LAS MASCARILLAS DEL PARAÍSO
Cuenta esa historia que algunos llamaron sagrada, otros palabra de Dios, algunos mito fundamental, y otros un cuento más, que había un paraíso en la tierra donde vivíamos tan desnudos como nacimos.
Cuando nos dimos cuenta de nosotros mismos y de nuestra mortalidad experimentamos un escalofrío de miedo y cogimos de taparrabo a una hoja de parra. La primera mascarilla entonces no estuvo precisamente en la boca, pero fue muy efectiva para separarnos de dios, del paraíso y de nosotros mismos. El sexo, con sus urgencias diarias o mensuales, desapareció de nuestros ojos sustituido por la flamante obsesión de no morir. Y así pertrechados comenzamos a recorrer la tierra en busca de la vida eterna. Recorrimos ríos, trepamos montañas, cruzamos cordilleras y desiertos, atravesamos mares, y cada vez mejor vestidos y protegidos del escalofrío de la muerte, fuimos enterrando a la vieja Natura debajo de la nueva Cultura. Nos cubrimos con pinturas y pieles, con telas tejidas de lana y lino, con plásticos inteligentes, e incluso con armaduras de hierro; y todo para no morir.

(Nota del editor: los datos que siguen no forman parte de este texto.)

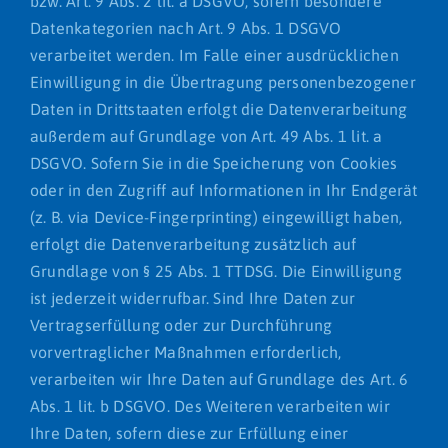
bzw. Art. 9 Abs. 2 lit. a DSGVO, sofern besondere
Datenkategorien nach Art. 9 Abs. 1 DSGVO
verarbeitet werden. Im Falle einer ausdrücklichen
Einwilligung in die Übertragung personenbezogener
Daten in Drittstaaten erfolgt die Datenverarbeitung
außerdem auf Grundlage von Art. 49 Abs. 1 lit. a
DSGVO. Sofern Sie in die Speicherung von Cookies
oder in den Zugriff auf Informationen in Ihr Endgerät
(z. B. via Device-Fingerprinting) eingewilligt haben,
erfolgt die Datenverarbeitung zusätzlich auf
Grundlage von § 25 Abs. 1 TTDSG. Die Einwilligung
ist jederzeit widerrufbar. Sind Ihre Daten zur
Vertragserfüllung oder zur Durchführung
vorvertraglicher Maßnahmen erforderlich,
verarbeiten wir Ihre Daten auf Grundlage des Art. 6
Abs. 1 lit. b DSGVO. Des Weiteren verarbeiten wir
Ihre Daten, sofern diese zur Erfüllung einer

Conquistamos la tierra desde los hielos polares hasta el torrido ecuador; y alargamos la vida bastante, aunque nunca lo suficiente, pues seguíamos muriendo, a pesar de nuestra mejor ciencia. Y entonces, ya en plena época tecnológica, vinieron las pestes. Poco nos quedaba por cubrir, las piernas y los muslos habían prácticamente desaparecido, nuestras complejas zapateras ocultaban totalmente los pies, las caderas y el sexo, por supuesto, habían sido relegadas ya hacía mucho a la oscuridad de la noche, y el pecho con sus glándulas y los brazos, rara vez aparecían destapados con la desnuda marca del creador a la vista.
Cada individuo vivía literalmente encerrado dentro de su cápsula egolástica, configurada con talla, moda y gusto propio, lejos de dios, lejos del paraíso, separado de los otros y lejos de si mismo; y estresado, además, por un continuo miedo a morir, pues la consciencia de la mortalidad había crecido hasta magnitudes obsesivas y mucho más allá de lo que jamás ocurrió en cualquier especie conocida.
Hasta que vino la peste. ¡Que viene la peste! gritaban todos, ¡Y viene por el aire, la muerte es contagiosa y nos la pegan los demás!
Solo nos quedaba la cara por cubrir, entonces, como creadas por el más fabuloso de los sastres, comenzaron a proliferar las mascarillas. Aparecieron mascarillas de todo tipo, tejido, color y confección. La hoja de parra había llegado a la boca, y Adán y Eva, temblando aún con su atávico miedo a morir, escondían todos los agujeros corporales por dónde pudiera entrar la plaga. Hasta los ojos se taparon con gafas especiales.
Y ya no se tocaron ni se olieron ni se miraron. Y cuando se tocaron solo rozaban con sus manos enguantadas la funda que ocultaba al cuerpo del otro. Y cuando se olieron lo que olían era el desodorante antiséptico que alguien compro y vendió junto con el disfraz. Y cuando se miraron ya no vieron, ni las señas de dios ni las huellas de la vida, ni el portento de la naturaleza, sino los colores de la moda, el sombrero, la mascarilla y los zapatos, con los hábitos automáticos de la apariencia.
Y cuando llegó la generación de la eficacia archivaron todas las variantes absurdas y exageradas de esas modas, sustituidas ahora por la novísima ‘escafandra integral y biofit’, con filtro y climatizador integrado, ergonomía pura, máxima privacidad, absoluta comodidad para quitarse y ponerse el traje de buzo, segunda piel que nos permite ahora sobrevivir en un mundo totalmente contaminado. Y así nos protegíamos una vez más de la vieja muerte; aunque, si bien conseguíamos alargar la vida un poco más, seguíamos muriendo.
Y entonces, cuando el aire de la tierra se hizo irrespirable, cuando las aguas de ríos y mares ya no servían sin una compleja depuración, convencidos que el paraíso terrenal definitivamente no estaba sobre el agotado planeta, provistos de nuestro «Chimp-matic-biofit-pro» de última generación, nos lanzamos a los abismos del espacio profundo en busca del paraíso perdido. Y aunque dentro de nuestros ambientes encapsulados alargamos bastante la vida, seguimos siendo lo que siempre fuimos, aquellos viejos seres, inevitablemente mortales.
Ay Paraíso Desnudo de Dios, de los otros y de nosotros mismos, ¿dónde te fuiste a esconder?
La vida, para ser eterna, necesita de la muerte.